**The problem**
Would you please set down the lines of the data from the one containing "extraordinary career of" to the final line, exactly and only those?

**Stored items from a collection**
===

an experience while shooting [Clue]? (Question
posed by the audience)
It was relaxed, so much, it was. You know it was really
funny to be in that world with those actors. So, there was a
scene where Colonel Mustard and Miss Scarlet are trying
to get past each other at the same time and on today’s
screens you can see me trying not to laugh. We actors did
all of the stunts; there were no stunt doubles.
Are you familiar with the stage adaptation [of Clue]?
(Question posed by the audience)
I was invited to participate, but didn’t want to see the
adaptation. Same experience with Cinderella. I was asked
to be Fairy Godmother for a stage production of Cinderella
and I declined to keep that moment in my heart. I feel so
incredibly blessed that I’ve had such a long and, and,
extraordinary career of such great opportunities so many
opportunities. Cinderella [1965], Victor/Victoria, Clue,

===

**Solution to the problem**
extraordinary career of such great opportunities so many
opportunities. Cinderella [1965], Victor/Victoria, Clue,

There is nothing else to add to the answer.